February Community Newsletter – Data Engineering: Get to the Crux

Hello from the CEO

Philip Brittan, Crux CEO

Delightful data is useful and useable. Data Scientists make data useful through analysis that extracts valuable insights from the data. But first, Data Engineers make that data usable by whipping it into shape: loading it, cleaning it, normalizing it, mapping it, joining it, and other transformations that get the data ready for Data Scientists to wring value out of it.

While Data Science gets the headlines, Data Engineering is working hard behind the scenes to make the Data Science magic possible. And by working hard, I mean that Data Engineering typically accounts for 70-80% of the total effort a firm spends on making use of data. Data Science and the unique insights it delivers are business differentiators, but most firms spend a minority of the time on them.

That’s why forward-looking companies increasingly turn to a partner like Crux. By offloading their Data Engineering work, these companies give more time and energy to Data Science and move much more quickly to produce valuable new insights that power their businesses.

Crux brings laser focus, deep expertise, operational oversight, and a valuable network of data suppliers to help you orchestrate, implement, and operate your information supply chain.

At Crux, we make data delightful.


Crux Insights Blog

How can you keep the right data flowing into your business? It is simple: Orchestrate, Implement and Operate. Read about Crux’s three step process in our last blog post. 



Five in 5 with Head of Data Engineering Andrew Clark

Andrew Clark is Crux’s head of data engineering with a tall ask.
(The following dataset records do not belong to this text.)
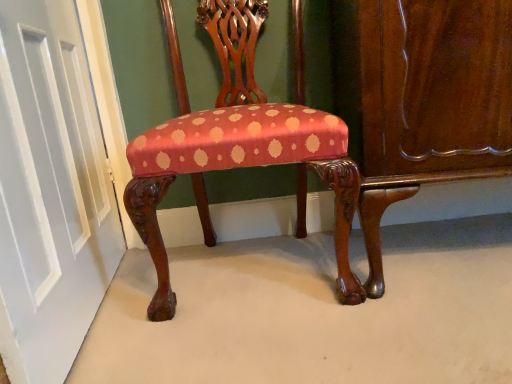 Question: Considering the relative positions of glossy wood dresser at lower right and white painted wood door at left in the image provided, is glossy wood dresser at lower right to the left of white painted wood door at left from the viewer's perspective?

Choices:
 (A) yes
 (B) no

Answer: (B)

Question: Is glossy wood dresser at lower right facing away from white painted wood door at left?

Choices:
 (A) no
 (B) yes

Answer: (A)

Question: Is glossy wood dresser at lower right not inside white painted wood door at left?

Choices:
 (A) no
 (B) yes

Answer: (B)

Question: From a real-world perspective, is glossy wood dresser at lower right physically above white painted wood door at left?

Choices:
 (A) no
 (B) yes

Answer: (A)

Question: From the image's perspective, is glossy wood dresser at lower right located beneath white painted wood door at left?

Choices:
 (A) no
 (B) yes

Answer: (A)

Question: Is glossy wood dresser at lower right beside white painted wood door at left?

Choices:
 (A) yes
 (B) no

Answer: (B)

Question: From a real-world perspective, does white painted wood door at left sit lower than glossy wood dresser at lower right?

Choices:
 (A) no
 (B) yes

Answer: (A)

Question: Considering the relative positions of white painted wood door at left and glossy wood dresser at lower right in the image provided, is white painted wood door at left to the right of glossy wood dresser at lower right from the viewer's perspective?

Choices:
 (A) no
 (B) yes

Answer: (A)

Question: Is the position of white painted wood door at left more distant than that of glossy wood dresser at lower right?

Choices:
 (A) yes
 (B) no

Answer: (B)

Question: Is white painted wood door at left smaller than glossy wood dresser at lower right?

Choices:
 (A) yes
 (B) no

Answer: (A)

Question: Is white painted wood door at left bigger than glossy wood dresser at lower right?

Choices:
 (A) yes
 (B) no

Answer: (B)

Question: Can you confirm if white painted wood door at left is shorter than glossy wood dresser at lower right?

Choices:
 (A) no
 (B) yes

Answer: (A)

Question: Is white painted wood door at left closer to the viewer compared to silky red fabric chair at center?

Choices:
 (A) yes
 (B) no

Answer: (A) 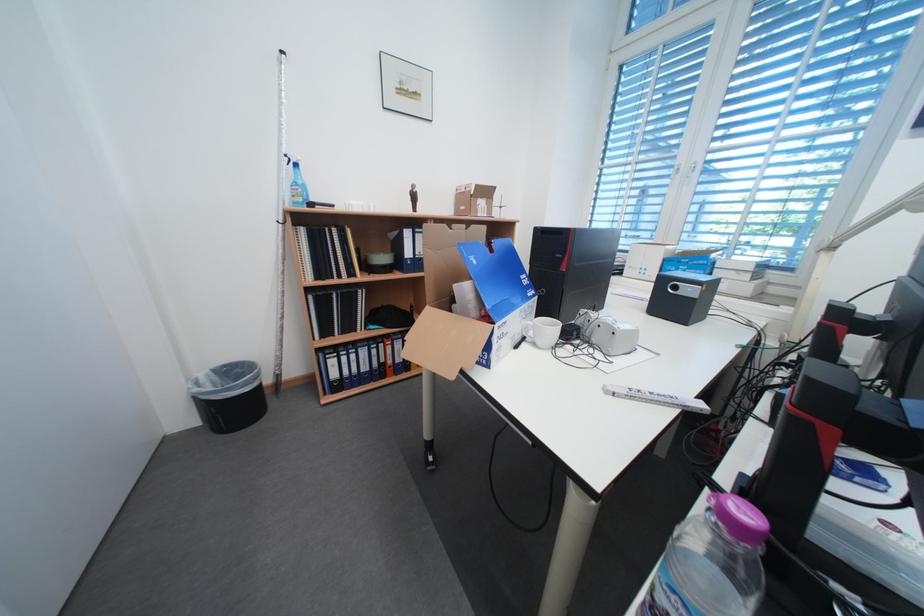 What do you see at coordinates (690, 171) in the screenshot?
I see `a white window handle` at bounding box center [690, 171]. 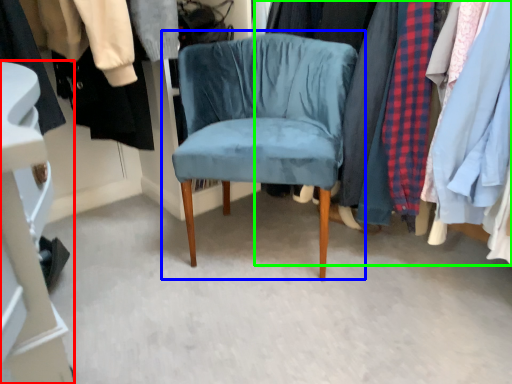 Question: Which object is the closest to the closet (highlighted by a red box)? Choose among these: chair (highlighted by a blue box) or closet (highlighted by a green box).

Choices:
 (A) chair
 (B) closet

Answer: (A)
At 6’6” he sees the full spectrum of data needs for Crux clients. With deep experience in managing unstructured data, he’s a master of data transportation, storage and repackaging.  Here are five questions in 5 minutes with Andrew:


What does a data engineer do?
At Crux, being a data engineer means handling the tough work that makes data more actionable for our clients, and designing the tools that make our clients’ lives easier over time. Data engineers sit on the “data wrangling” side of the pipeline, meaning we are the folks who handle the hard work of figuring out where certain elements of the dataset live, slicing and dicing data, and repackaging it for distribution.


How has the data engineering landscape changed in the last 5 years?
Today, the folks managing information supply chains are embracing the fact that the whole process does not need to exist on-premises anymore. While firms used to believe their data engineering was their “secret sauce”, today they realize it’s the insights they can glean that are more important. Using experts like Crux to remove as much of the tedious, upfront work as possible is now the preferred model.


What are you most excited about?
At Crux, we’re illustrating the art of the possible for our clients. What was once difficult has now become easy. Helping clients realize the full potential of their data is truly exciting.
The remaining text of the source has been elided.